I treat shadow AI as uncontrolled AI usage that already exists outside the approved lifecycle. The first architectural task is discovery: network egress, CASB, browser extensions, DLP, expense data, surveys, interviews and incident reports. Each signal becomes a normalized record with user role, workflow, tool, account type, data class, output destination, customer impact, automation level and vendor status.

Then I risk-tier the use. Public learning with no company data is low risk. Customer data, records, credit, AML, fraud, wealth, complaint or payment workflows move to higher tiers. Secrets, full customer files in public AI or autonomous regulated decisions are prohibited. The governance decision is not just approve or reject. It can be approve with guardrails, migrate, restrict, block, investigate or issue a time-limited exception.

The product part is important: every shadow AI case reveals unmet workflow demand. If many teams use public AI to summarize customer complaints, the answer is not only DLP blocking. The answer is a customer-data safe workspace or RAG/copilot golden path that solves the same job with identity, DLP, retention, HITL, logging and evidence. The dashboard should show high-risk signals, migration progress, DLP repeats, exceptions, citizen app inventory and platform backlog conversion.

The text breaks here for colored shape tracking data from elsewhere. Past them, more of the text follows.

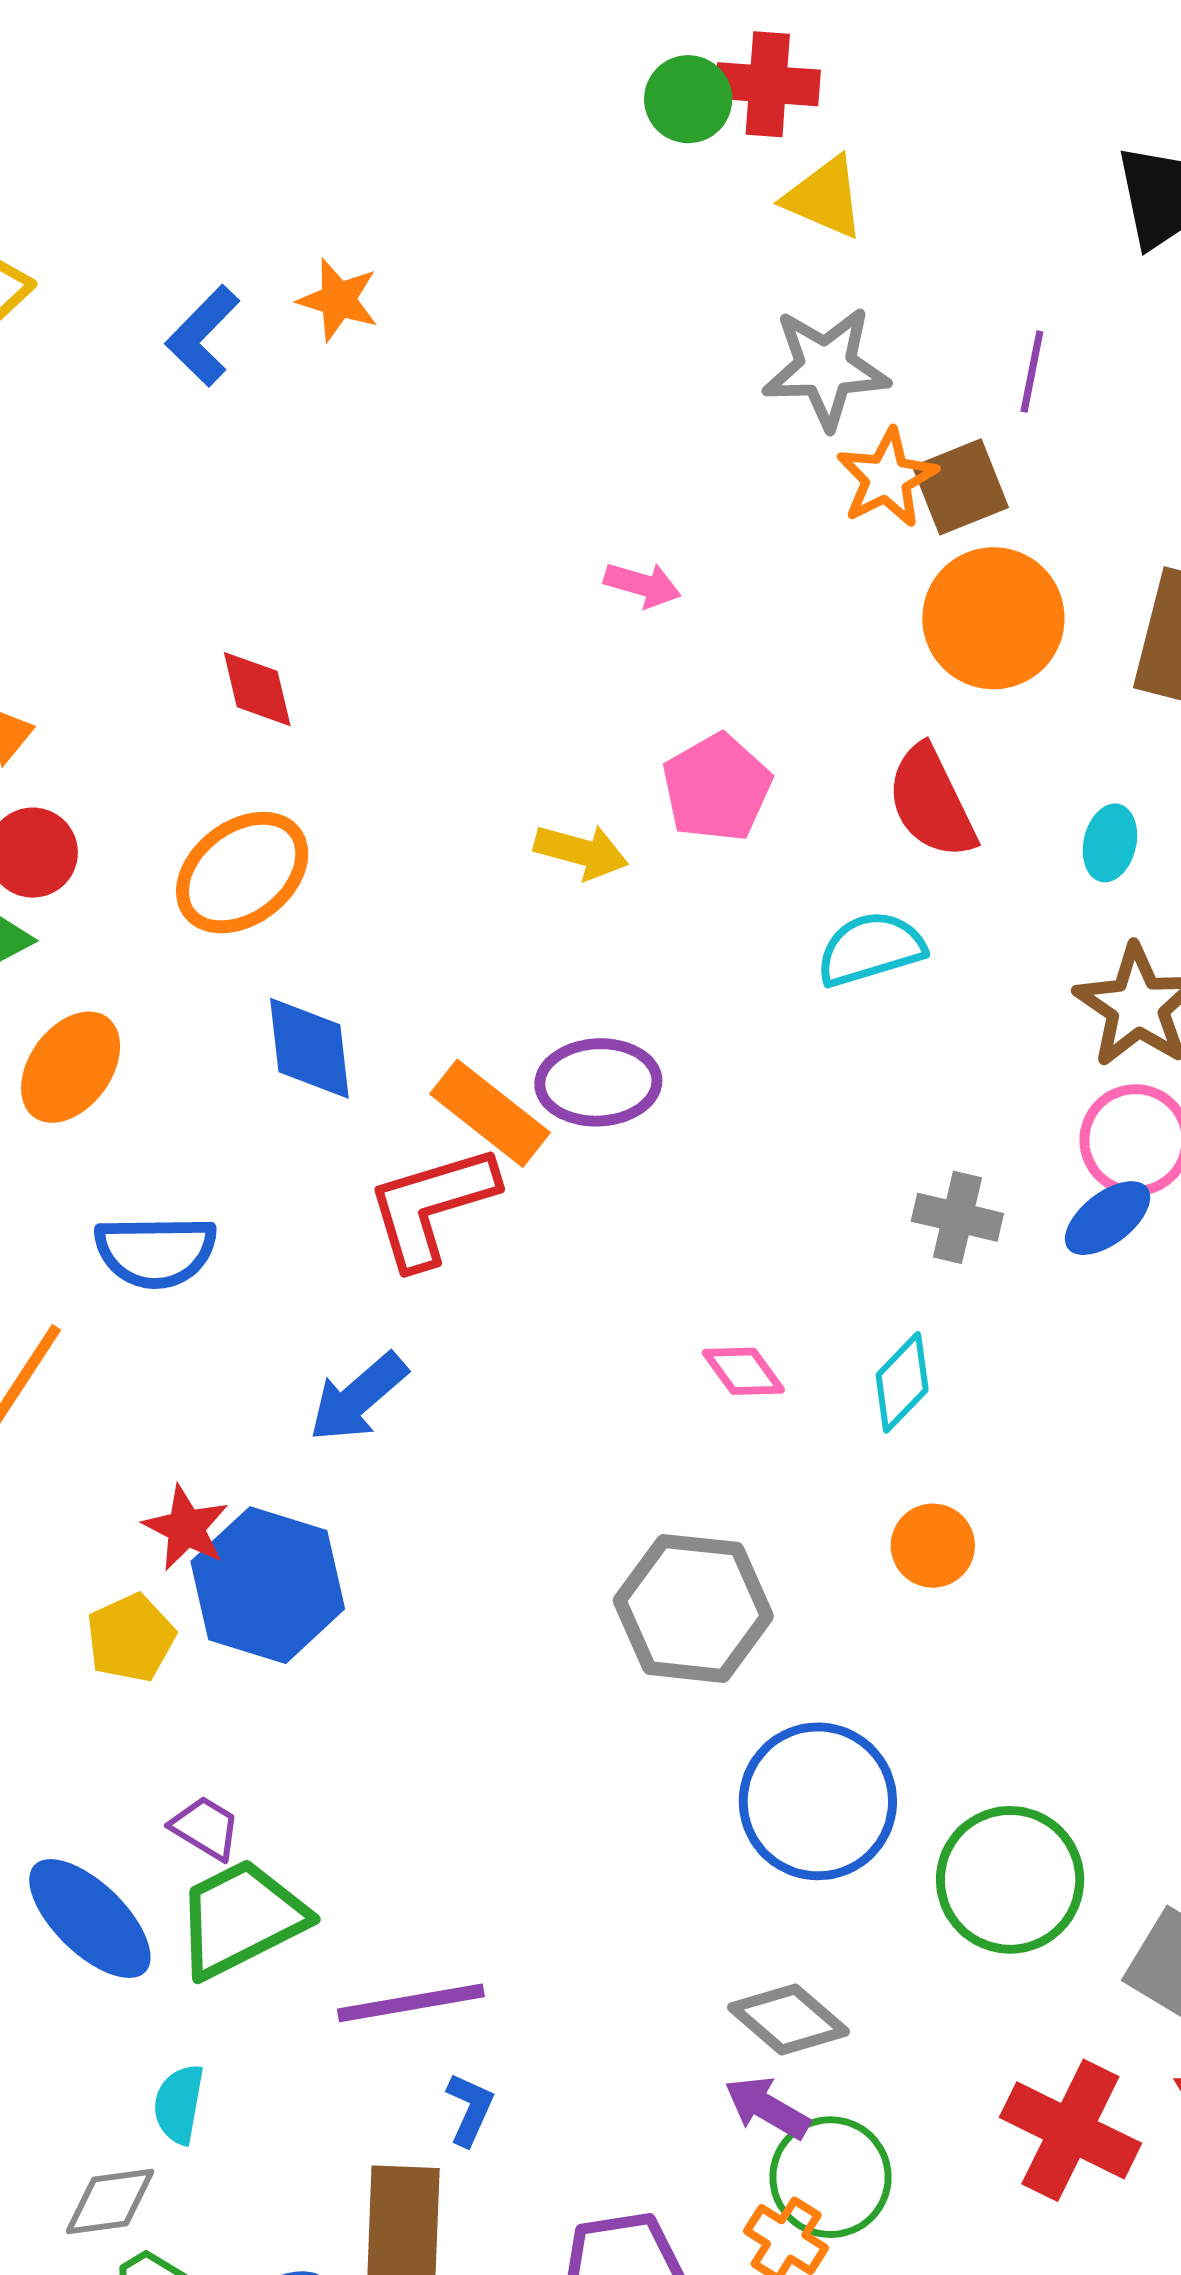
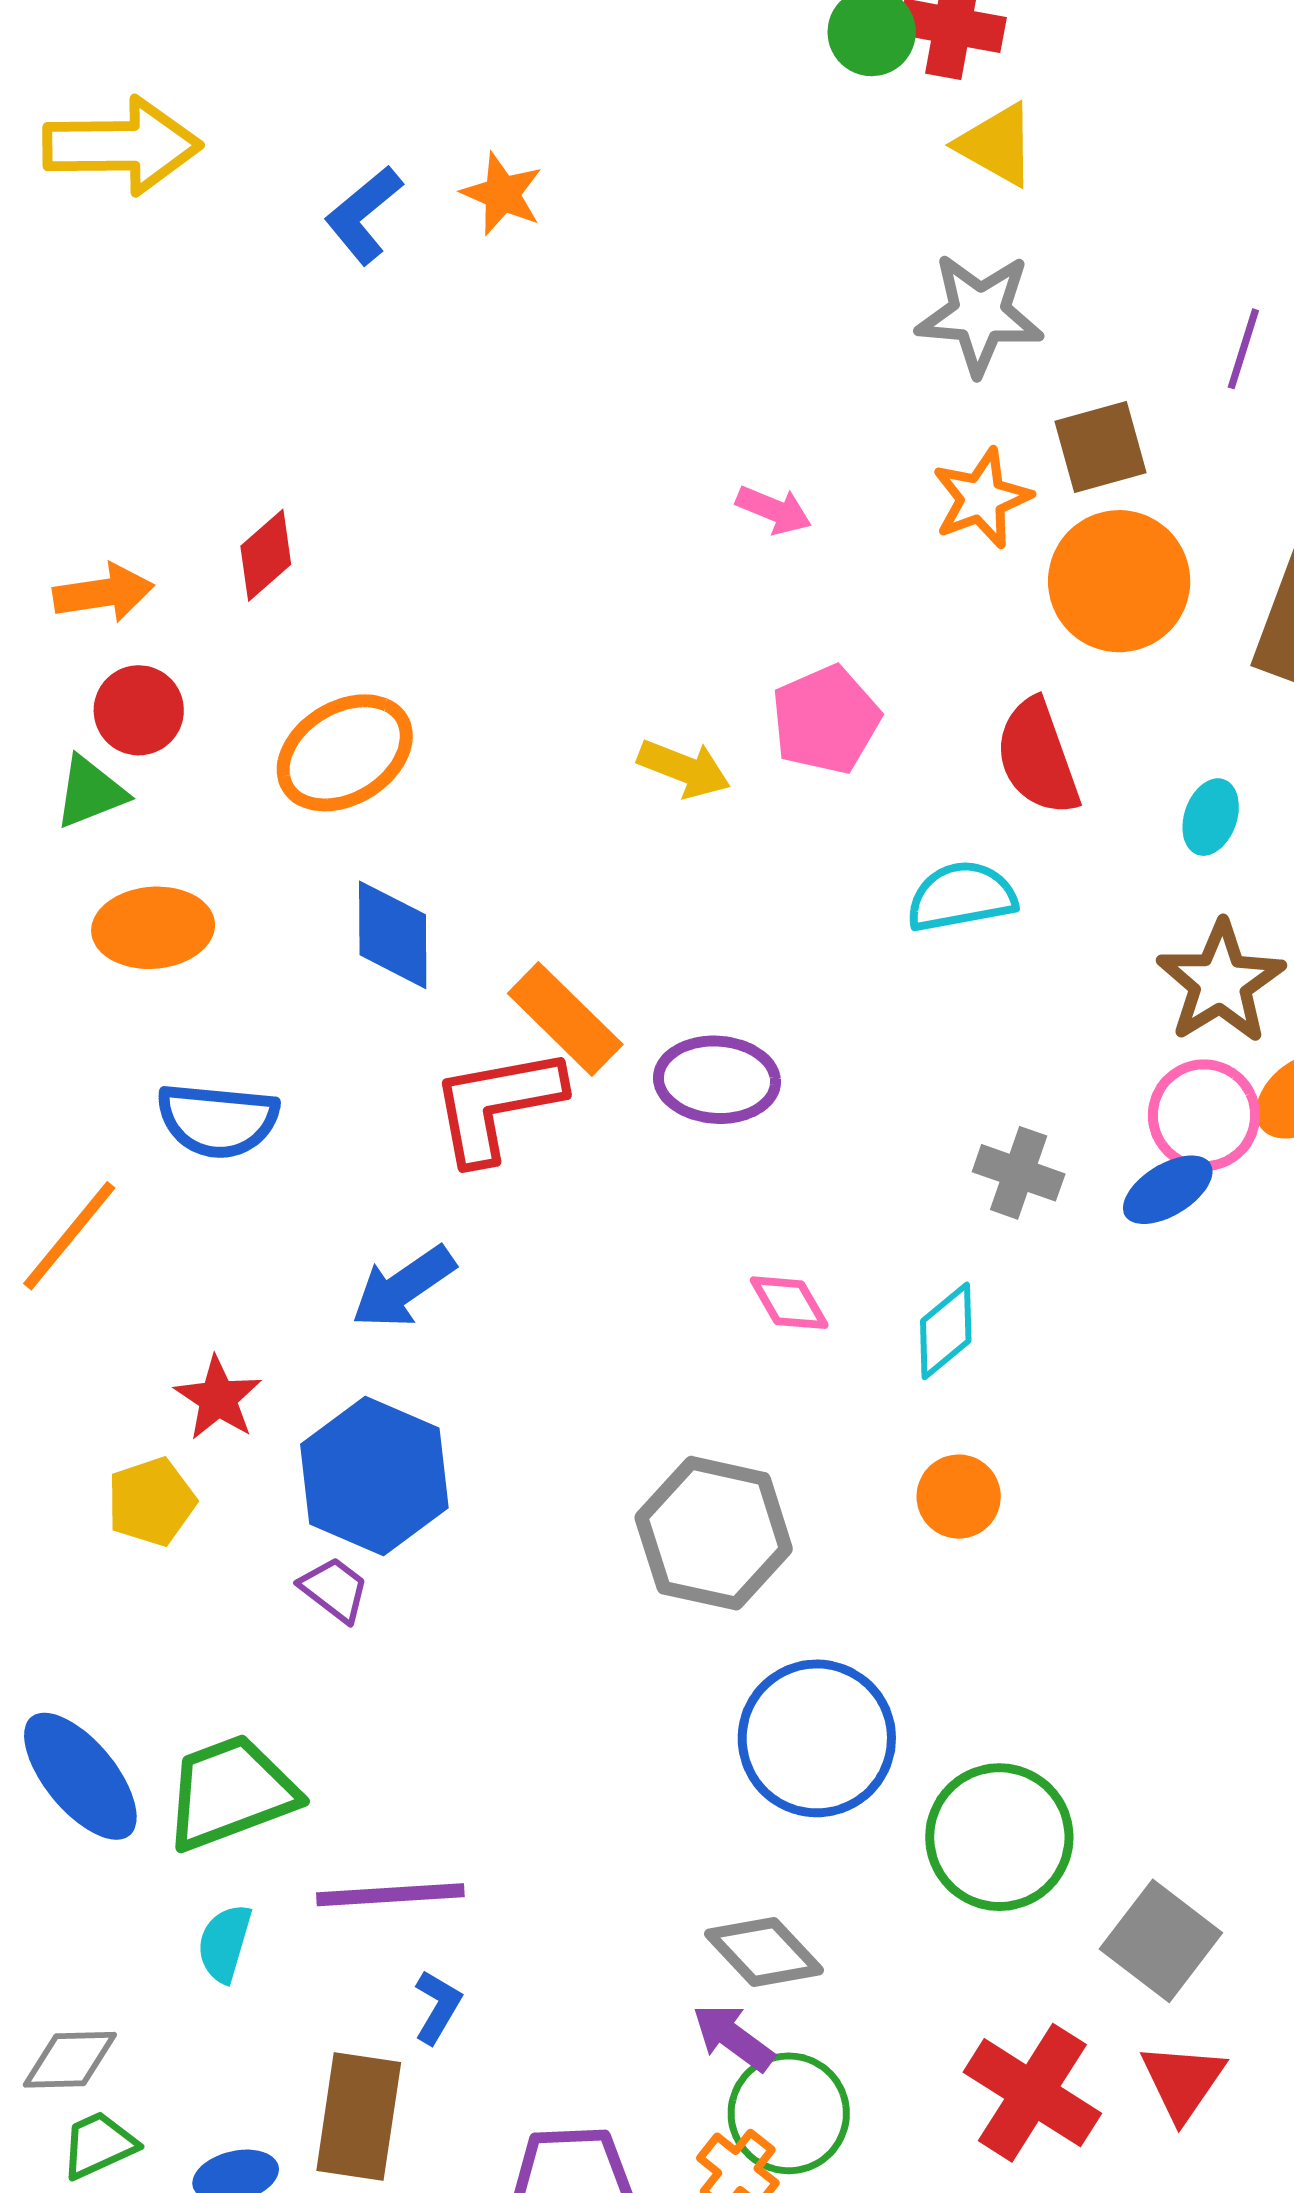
purple line: (1032, 372) -> (1243, 349), moved
orange star: (887, 478) -> (982, 498), moved
red diamond: (257, 689) -> (266, 555), moved, turned 56
orange ellipse: (71, 1067) -> (153, 928), turned 43
purple ellipse: (598, 1082) -> (717, 1080), moved
blue hexagon: (268, 1585) -> (374, 1476), moved
purple trapezoid: (205, 1828) -> (334, 1589), moved
cyan semicircle: (179, 2104) -> (225, 1943), moved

17.3 CTO / Architect version

I would build a control plane around shadow AI: discovery connectors, signal registry, risk-tiering service, approved tool catalog, policy engine, DLP integration, identity, citizen app registry, exception workflow, evidence store and dashboard. The architecture routes users toward golden paths rather than forcing every team to invent local controls. It also gives Security and Risk a way to block prohibited behavior while giving Product a roadmap signal about missing platform capabilities.

17.4 PM / BA version

My focus is workflow conversion. I would interview users to understand why they chose an unsanctioned tool, map the AS-IS workflow, classify data and output, then design a sanctioned TO-BE path that preserves the productivity benefit. For BA work, that means turning policy into concrete requirements: allowed data classes, review triggers, records retention, output verification, exception handling and success metrics.

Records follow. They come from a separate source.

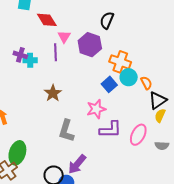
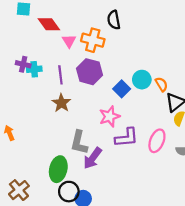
black semicircle: (107, 20) -> (114, 20), turned -30
purple hexagon: (90, 45) -> (90, 72), moved
purple line: (55, 52) -> (60, 75), moved
orange cross: (120, 62) -> (93, 40), moved
green ellipse: (17, 153) -> (58, 169), moved
purple arrow: (77, 164) -> (93, 158), moved

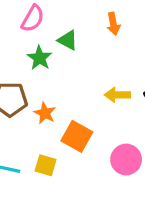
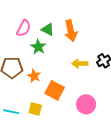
pink semicircle: (33, 18) -> (24, 28), moved
orange arrow: (113, 24) -> (71, 31), moved, size x1.5
green star: (40, 58) -> (38, 47), moved

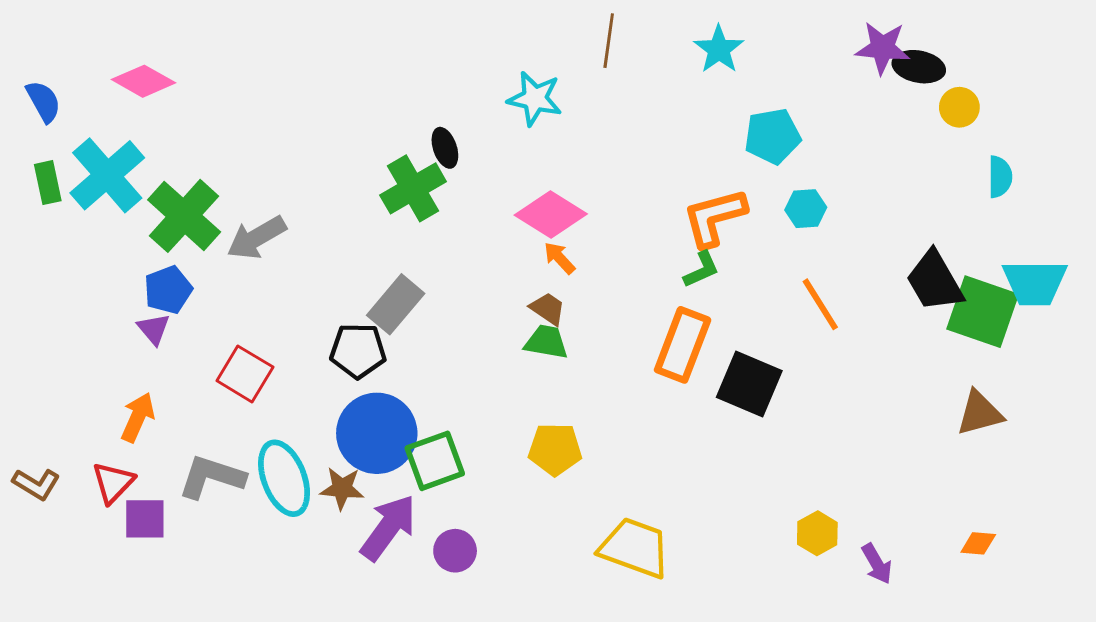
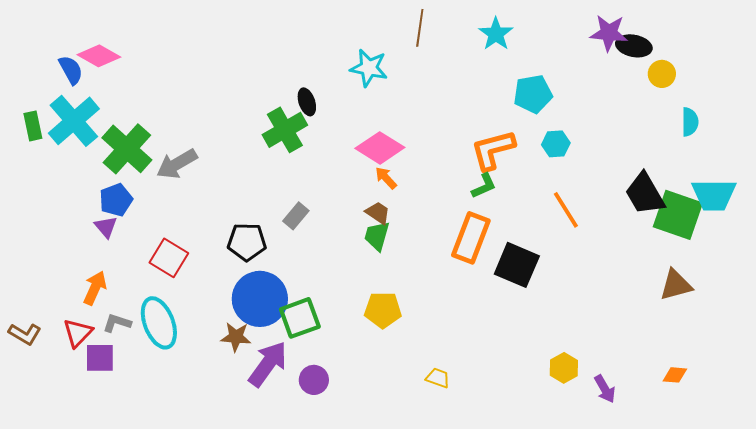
blue semicircle: (43, 101) -> (71, 70), moved
gray rectangle: (396, 304) -> (296, 216), moved, size x0.7
green trapezoid: (546, 342) -> (377, 236), turned -84
gray L-shape: (212, 477) -> (117, 323), moved, size x0.6
cyan ellipse: (284, 478) -> (159, 323), moved
yellow trapezoid: (635, 548) -> (438, 378), size x0.5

17.5 Risk / Compliance version

The key is risk-tiered governance with evidence. I would define prohibited uses, high-risk review triggers, data handling rules, citizen developer guardrails, exception authority and monitoring KRIs. For financial services, I would pay special attention to PII leakage, conduct risk, records retention, third-party exposure, model-risk misuse, auditability and customer harm.

18. Common Pitfalls

Pitfall	Consequence	Better approach
Treating all shadow AI as misconduct	users hide the behavior and governance loses visibility	start with workflow demand and risk tiering
Publishing a ban without approved alternatives	productivity need remains unmet	provide catalog and intake routes
Ignoring low-code and SaaS embedded AI	citizen tools become untracked production systems	register apps and review connectors
Relying only on training	sensitive data still moves	combine literacy, DLP, gateway and monitoring
Over-gating low-risk use	employees bypass slow process	self-service for low-risk tiers
Under-gating customer workflows	customer harm and audit gaps	formal gates for Tier 3/Tier 4
No platform migration backlog	every discovery becomes manual casework	convert repeated demand into golden paths
No exception expiry	temporary deviations become permanent shadow policy	time-box exceptions and monitor aging
Dashboard counts only violations	management misses unmet demand	show demand, migration, adoption and risk reduction

19. Final Principle

The goal is not an AI-free enterprise.

The goal is an enterprise where employees can safely use AI for real work because:

the approved paths are easy to find,
the data boundaries are clear,
high-risk workflows have appropriate friction,
citizen developers can build inside guardrails,
useful shadow demand becomes platform capability,
prohibited behavior is blocked and remediated,
and management can see risk, value, adoption and evidence in one operating system.

Shadow AI maturity is reached when discovery no longer feels like policing and migration no longer feels like punishment. It becomes a product feedback loop for building safer, better AI pathways.